About Pixel Shuffle

Question

About Pixel Shuffle

chautuankien opened this issue 2 years ago · comments

It is very interesting that you use Pixel Shuffle and Channel Attention for motion estimation without estimating optical flow.

I want to ask that in the paper you said that using Pixel Shuffle to maintain the large receptive field, so I want to ask how PS can do that.

One more question, in VFI, I usually see that people will use again the input images to reconstruct the color for the middle. So how just by applying Up Shuffle you can synthesize the middle frame?

Thank you.

Myungsub Choi · Answer 1 · Sun Nov 27 2022 15:42:22 GMT+0800 (China Standard Time)

Hi @chautuankien , thanks for you interest in our work.

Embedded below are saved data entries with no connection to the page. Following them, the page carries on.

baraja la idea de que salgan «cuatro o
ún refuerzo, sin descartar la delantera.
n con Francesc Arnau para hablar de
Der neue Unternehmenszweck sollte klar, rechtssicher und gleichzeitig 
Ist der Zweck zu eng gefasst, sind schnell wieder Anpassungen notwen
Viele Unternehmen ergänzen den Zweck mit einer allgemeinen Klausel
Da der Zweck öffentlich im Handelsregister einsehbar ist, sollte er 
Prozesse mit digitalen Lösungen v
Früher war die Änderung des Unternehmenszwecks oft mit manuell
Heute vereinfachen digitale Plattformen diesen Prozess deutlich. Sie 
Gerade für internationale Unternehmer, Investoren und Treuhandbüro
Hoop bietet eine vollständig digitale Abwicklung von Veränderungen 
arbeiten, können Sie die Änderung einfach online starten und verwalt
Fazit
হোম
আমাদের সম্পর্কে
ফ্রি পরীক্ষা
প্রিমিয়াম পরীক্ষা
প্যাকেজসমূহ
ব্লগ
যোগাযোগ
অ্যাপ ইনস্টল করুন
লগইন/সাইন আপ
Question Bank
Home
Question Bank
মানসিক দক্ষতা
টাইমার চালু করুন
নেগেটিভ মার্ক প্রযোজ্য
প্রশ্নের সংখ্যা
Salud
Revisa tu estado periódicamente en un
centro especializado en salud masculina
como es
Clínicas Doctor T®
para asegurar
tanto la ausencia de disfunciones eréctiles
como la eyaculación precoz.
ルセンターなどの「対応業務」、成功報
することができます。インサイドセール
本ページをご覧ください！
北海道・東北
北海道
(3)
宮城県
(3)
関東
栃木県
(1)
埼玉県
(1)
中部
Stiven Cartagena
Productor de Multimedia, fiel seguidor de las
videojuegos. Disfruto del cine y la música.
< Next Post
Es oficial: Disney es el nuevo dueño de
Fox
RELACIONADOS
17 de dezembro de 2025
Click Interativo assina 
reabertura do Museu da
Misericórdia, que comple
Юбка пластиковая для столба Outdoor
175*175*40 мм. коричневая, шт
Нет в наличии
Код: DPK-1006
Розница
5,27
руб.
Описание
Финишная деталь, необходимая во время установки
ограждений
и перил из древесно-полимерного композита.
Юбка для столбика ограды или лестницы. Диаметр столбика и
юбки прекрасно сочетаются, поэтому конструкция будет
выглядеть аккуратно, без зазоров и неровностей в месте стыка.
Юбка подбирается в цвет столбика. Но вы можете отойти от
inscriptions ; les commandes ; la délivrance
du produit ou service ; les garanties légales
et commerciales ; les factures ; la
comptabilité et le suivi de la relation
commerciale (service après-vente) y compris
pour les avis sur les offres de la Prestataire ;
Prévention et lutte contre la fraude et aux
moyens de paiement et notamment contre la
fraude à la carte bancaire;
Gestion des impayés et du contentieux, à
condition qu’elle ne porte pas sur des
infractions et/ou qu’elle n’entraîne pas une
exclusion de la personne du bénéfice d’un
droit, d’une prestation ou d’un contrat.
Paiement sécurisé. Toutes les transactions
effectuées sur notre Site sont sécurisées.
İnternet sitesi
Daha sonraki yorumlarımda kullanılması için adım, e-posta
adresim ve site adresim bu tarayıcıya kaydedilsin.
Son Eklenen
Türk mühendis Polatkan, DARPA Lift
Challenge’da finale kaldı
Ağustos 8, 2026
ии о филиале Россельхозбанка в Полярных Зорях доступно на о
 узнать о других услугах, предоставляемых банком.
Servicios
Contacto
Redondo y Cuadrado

I want to ask that in the paper you said that using Pixel Shuffle to maintain the large receptive field, so I want to ask how PS can do that.

PixelShuffle downscales the spatial resolution (H x W) and increases the channel dimension (C), so applying convolution with the same kernel size can cover a larger region.

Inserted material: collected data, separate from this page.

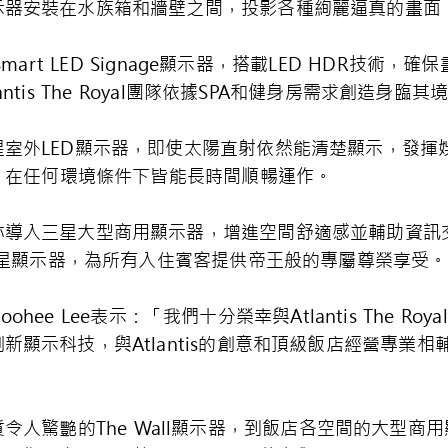
示器安裝在水族箱和牆壁之間，投影各種絢麗逼真的畫面
mart LED Signage顯示器，搭載LED HDR技
tis The Royal團隊依據SPA和健身房需求創造身臨
室外LED顯示器，即使太陽直射依然能清楚顯示，發揮
塵，在任何環境條件下皆能長時間順暢運作。
亦導入三星大型商用顯示器，增進空間舒適感並輔助資訊
部三星顯示器，為所有入住賓客提供帝王般的專屬尊榮享受。
ee Lee表示：「我們十分榮幸與Atlantis The R
新顯示科技，與Atlantis的創意和頂級飯店經營專業
寓內畫質令人驚艷的The Wall顯示器，到飯店各空間的大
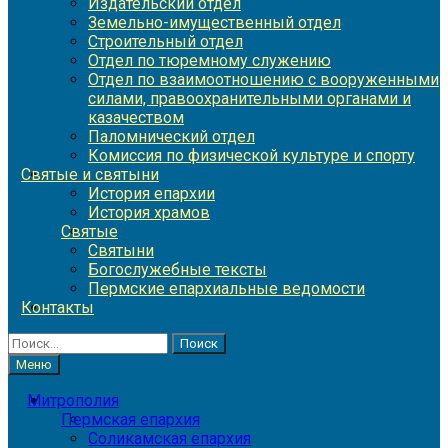
Издательский отдел
Земельно-имущественный отдел
Строительный отдел
Отдел по тюремному служению
Отдел по взаимоотношению с вооруженными
силами, правоохранительными органами и
казачеством
Паломнический отдел
Комиссия по физической культуре и спорту
Святые и святыни
История епархии
История храмов
Святые
Святыни
Богослужебные тексты
Пермские епархиальные ведомости
Контакты
Найти:
Меню
Митрополия
Пермская епархия
Соликамская епархия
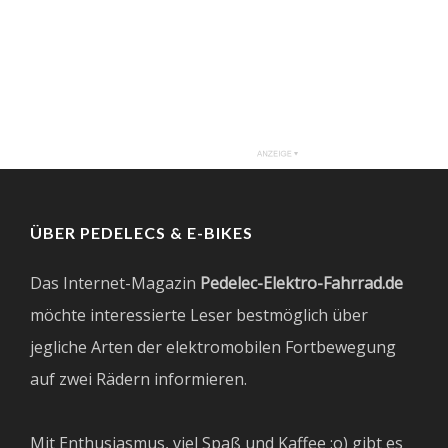
ÜBER PEDELECS & E-BIKES
Das Internet-Magazin
Pedelec-Elektro-Fahrrad.de
möchte interessierte Leser bestmöglich über
jegliche Arten der elektromobilen Fortbewegung
auf zwei Rädern informieren.
Mit Enthusiasmus, viel Spaß und Kaffee ;o) gibt es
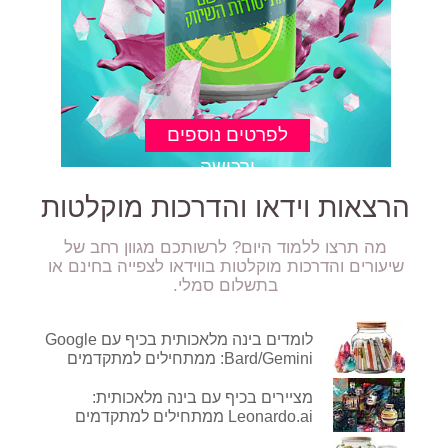
הרצאות וידאו והדרכות מוקלטות
מה תרצו ללמוד היום? לרשותכם מגוון רחב של
שיעורים והדרכות מוקלטות בווידאו לצפייה בחינם או
בתשלום סמלי.
לומדים בינה מלאכותית בכיף עם Google
Bard/Gemini: ממתחילים למתקדמים
מציירים בכיף עם בינה מלאכותית:
Leonardo.ai ממתחילים למתקדמים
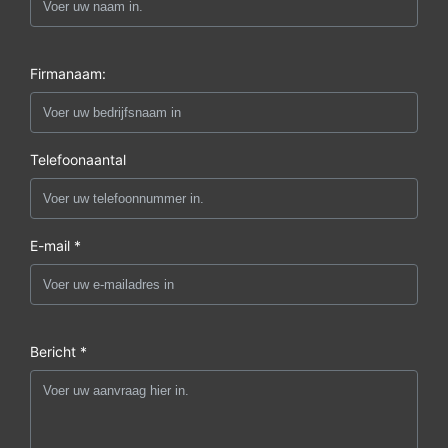
Firmanaam:
Telefoonaantal
E-mail *
Bericht *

For instance, if you apply a 3x3(xC) kernel to a H x W x C, the receptive field will be just 3 x 3, but if you "downshuffle" the data to H/2 x W/2 x 4C and apply the 3x3(x4C) kernel, the receptive field will be twice larger for each spatial dimension.

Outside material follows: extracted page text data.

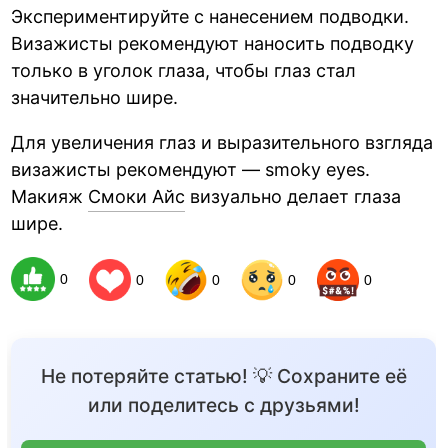
Экспериментируйте с нанесением подводки.
Визажисты рекомендуют наносить подводку
только в уголок глаза, чтобы глаз стал
значительно шире.
Для увеличения глаз и выразительного взгляда
визажисты рекомендуют — smoky eyes.
Макияж
Смоки Айс
визуально делает глаза
шире.
0
0
0
0
0
Не потеряйте статью! 💡 Сохраните её
или поделитесь с друзьями!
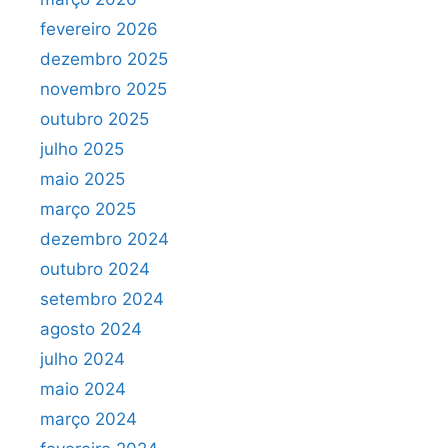
fevereiro 2026
dezembro 2025
novembro 2025
outubro 2025
julho 2025
maio 2025
março 2025
dezembro 2024
outubro 2024
setembro 2024
agosto 2024
julho 2024
maio 2024
março 2024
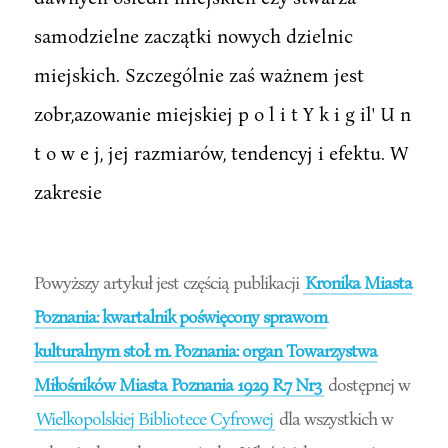
samodzielne zaczątki nowych dzielnic
miejskich. Szczególnie zaś ważnem jest
zobr,azowanie miejskiej p o l i t Y k i g il' U n
t o w e j, jej razmiarów, tendencyj i efektu. W
zakresie
Powyższy artykuł jest częścią publikacji
Kronika Miasta
Poznania: kwartalnik poświęcony sprawom
kulturalnym stoł. m. Poznania: organ Towarzystwa
Miłośników Miasta Poznania 1929 R.7 Nr3
dostępnej w
Wielkopolskiej Bibliotece Cyfrowej
dla wszystkich w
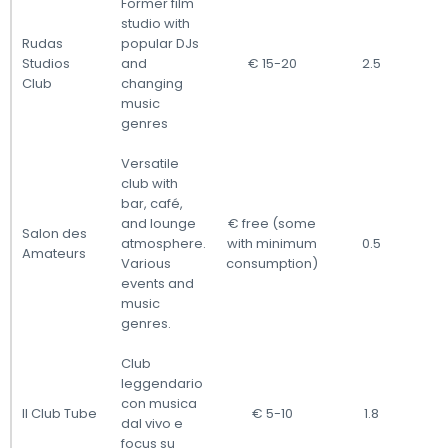
Former film
studio with
Rudas
popular DJs
Studios
and
€ 15-20
2.5
Club
changing
music
genres
Versatile
club with
bar, café,
and lounge
€ free (some
Salon des
atmosphere.
with minimum
0.5
Amateurs
Various
consumption)
events and
music
genres.
Club
leggendario
con musica
Il Club Tube
€ 5-10
1.8
dal vivo e
focus su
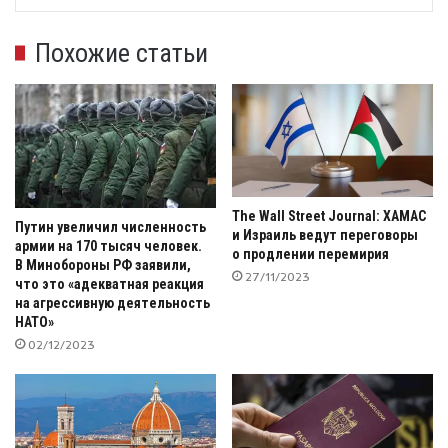
Похожие статьи
The Wall Street Journal: ХАМАС
Путин увеличил численность
и Израиль ведут переговоры
армии на 170 тысяч человек.
о продлении перемирия
В Минобороны РФ заявили,
27/11/2023
что это «адекватная реакция
на агрессивную деятельность
НАТО»
02/12/2023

One more question, in VFI, I usually see that people will use again the input images to reconstruct the color for the middle. So how just by applying Up Shuffle you can synthesize the middle frame?

From what I've understood, I think you're talking about optical flow based models that use the input images for warping. Our model focuses on direct synthesis without flow-based warping, so the method is very different. There are pros and cons for each method, but flow-based works are more popular these days, to be frank..

chautuankien · Answer 2 · Mon Nov 28 2022 13:13:31 GMT+0800 (China Standard Time)

Thank you so much for your reply.

So, for the first question, how PS works is like Pooling layer, right? For example, in case of Max Pooling of stride 2, it chooses the maximum value in a 2x2 grid, to down-sampling H x W to H/2 x W/2. Therefore, the receptive field will be twice larger.

For the second question, from what I've understood, is your method a CNN-based method? You will use CNNs to directly synthesize the intermediate frame.

Another question is, why did you choose to down-shuffle only once but not more? (just like an encoder-decoder-based network, where Pooling layer is used more than once to down-sampling the data)